* _AVAILABLE RECORDS_
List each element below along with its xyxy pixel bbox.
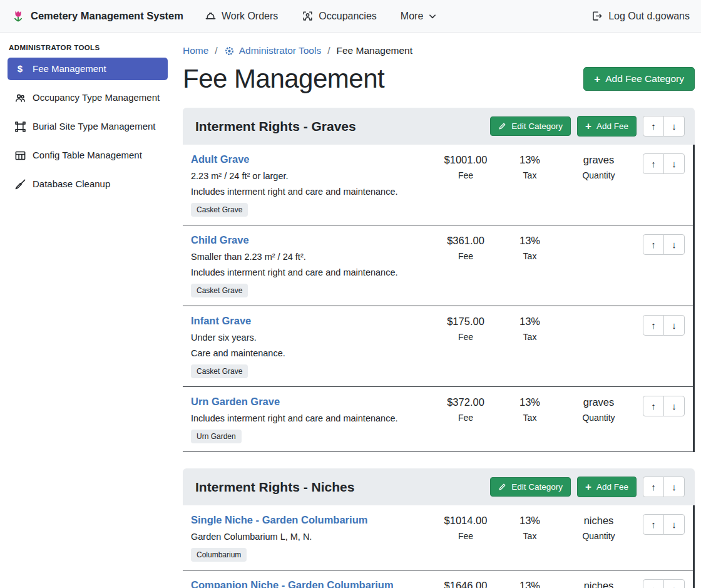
fee-amount: $1001.00 [431,154,500,166]
nav-work-orders-label: Work Orders [222,11,278,22]
fee-amount: $1014.00 [431,515,500,527]
fee-description: Includes interment right and care and ma… [191,187,426,197]
primary-nav: Work Orders Occupancies More [205,10,437,22]
edit-category-button[interactable]: Edit Category [490,477,571,497]
fee-name-link[interactable]: Infant Grave [191,315,251,326]
tax-label: Tax [500,251,560,261]
fee-move-up-button[interactable]: ↑ [643,396,664,416]
category-move-up-button[interactable]: ↑ [643,116,664,137]
fee-move-down-button[interactable]: ↓ [663,514,685,535]
breadcrumb: Home / Administrator Tools / Fee Managem… [183,33,695,59]
sidebar-item-fee-management[interactable]: $ Fee Management [8,58,168,80]
admin-sidebar: ADMINISTRATOR TOOLS $ Fee Management Occ… [0,33,175,588]
category-move-up-button[interactable]: ↑ [643,477,664,497]
fee-category-card: Interment Rights - Graves Edit Category … [183,108,695,452]
fee-move-down-button[interactable]: ↓ [663,315,685,336]
logout-link[interactable]: Log Out d.gowans [591,10,690,22]
pencil-icon [498,122,506,130]
tax-value: 13% [500,396,560,408]
tax-value: 13% [500,154,560,166]
tax-label: Tax [500,170,560,180]
tax-column: 13% Tax [500,153,560,180]
sidebar-item-config-table-management[interactable]: Config Table Management [8,144,168,167]
nav-more-label: More [401,11,423,22]
add-fee-button[interactable]: + Add Fee [577,116,637,137]
nav-more[interactable]: More [401,11,437,22]
breadcrumb-home-link[interactable]: Home [183,45,208,56]
breadcrumb-admin-tools-label: Administrator Tools [239,45,322,56]
fee-amount-column: $175.00 Fee [431,315,500,342]
add-fee-button[interactable]: + Add Fee [577,477,637,497]
quantity-column [560,315,638,320]
fee-description: Under six years. [191,333,426,343]
fee-move-up-button[interactable]: ↑ [643,514,664,535]
add-fee-category-button[interactable]: + Add Fee Category [583,67,695,91]
fee-label: Fee [431,251,500,261]
hard-hat-icon [205,10,217,22]
fee-amount-column: $1014.00 Fee [431,514,500,541]
fee-reorder-group: ↑ ↓ [643,234,685,255]
nav-work-orders[interactable]: Work Orders [205,10,278,22]
tax-label: Tax [500,332,560,342]
category-move-down-button[interactable]: ↓ [663,116,685,137]
vector-square-icon [14,121,26,133]
category-reorder-group: ↑ ↓ [643,116,685,137]
fee-name-link[interactable]: Child Grave [191,234,249,245]
fee-move-down-button[interactable]: ↓ [663,579,685,588]
fee-label: Fee [431,332,500,342]
fee-move-up-button[interactable]: ↑ [643,315,664,336]
fee-name-link[interactable]: Single Niche - Garden Columbarium [191,514,367,525]
add-fee-label: Add Fee [596,121,628,131]
category-move-down-button[interactable]: ↓ [663,477,685,497]
sidebar-item-occupancy-type-management[interactable]: Occupancy Type Management [8,86,168,109]
fee-list: Single Niche - Garden Columbarium Garden… [183,505,695,588]
down-arrow-icon: ↓ [672,320,677,331]
up-arrow-icon: ↑ [651,121,656,132]
down-arrow-icon: ↓ [672,158,677,169]
app-title: Cemetery Management System [31,10,183,22]
fee-move-down-button[interactable]: ↓ [663,234,685,255]
quantity-value: niches [560,580,638,588]
plus-icon: + [594,74,600,85]
breadcrumb-current: Fee Management [337,45,413,56]
sidebar-item-label: Occupancy Type Management [33,91,160,104]
fee-row: Infant Grave Under six years. Care and m… [183,306,695,387]
breadcrumb-home-label: Home [183,45,208,56]
sidebar-item-burial-site-type-management[interactable]: Burial Site Type Management [8,115,168,138]
category-reorder-group: ↑ ↓ [643,477,685,497]
up-arrow-icon: ↑ [651,158,656,169]
up-arrow-icon: ↑ [651,320,656,331]
sidebar-item-database-cleanup[interactable]: Database Cleanup [8,173,168,195]
fee-move-down-button[interactable]: ↓ [663,153,685,174]
tax-column: 13% Tax [500,396,560,423]
down-arrow-icon: ↓ [672,239,677,250]
fee-move-up-button[interactable]: ↑ [643,579,664,588]
fee-row: Child Grave Smaller than 2.23 m² / 24 ft… [183,225,695,306]
plus-icon: + [585,482,591,492]
sidebar-item-label: Database Cleanup [33,178,110,190]
app-brand[interactable]: Cemetery Management System [11,9,183,23]
nav-occupancies[interactable]: Occupancies [302,10,377,22]
edit-category-button[interactable]: Edit Category [490,116,571,136]
fee-move-up-button[interactable]: ↑ [643,153,664,174]
fee-name-link[interactable]: Urn Garden Grave [191,396,280,407]
quantity-label: Quantity [560,413,638,423]
fee-tag: Urn Garden [191,430,242,443]
fee-amount: $372.00 [431,396,500,408]
logout-icon [591,10,603,22]
fee-row: Companion Niche - Garden Columbarium Gar… [183,570,695,588]
fee-name-link[interactable]: Adult Grave [191,153,250,165]
fee-name-link[interactable]: Companion Niche - Garden Columbarium [191,579,394,588]
breadcrumb-admin-tools-link[interactable]: Administrator Tools [224,45,322,56]
fee-description: Care and maintenance. [191,348,426,358]
fee-move-up-button[interactable]: ↑ [643,234,664,255]
down-arrow-icon: ↓ [672,482,677,492]
main-content: Home / Administrator Tools / Fee Managem… [175,33,701,588]
up-arrow-icon: ↑ [651,401,656,411]
fee-tag: Columbarium [191,548,247,562]
category-title: Interment Rights - Niches [195,480,354,495]
fee-move-down-button[interactable]: ↓ [663,396,685,416]
quantity-column: niches Quantity [560,514,638,541]
tax-value: 13% [500,515,560,527]
down-arrow-icon: ↓ [672,401,677,411]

* _TASK STATEMENT_
All lines that contain the word "item" must be copied from the records above.

* _OUTPUT FOR THIS EXERCISE_
sidebar-item-fee-management[interactable]: $ Fee Management [8,58,168,80]
sidebar-item-config-table-management[interactable]: Config Table Management [8,144,168,167]
sidebar-item-occupancy-type-management[interactable]: Occupancy Type Management [8,86,168,109]
sidebar-item-label: Occupancy Type Management [33,91,160,104]
sidebar-item-burial-site-type-management[interactable]: Burial Site Type Management [8,115,168,138]
sidebar-item-database-cleanup[interactable]: Database Cleanup [8,173,168,195]
sidebar-item-label: Database Cleanup [33,178,110,190]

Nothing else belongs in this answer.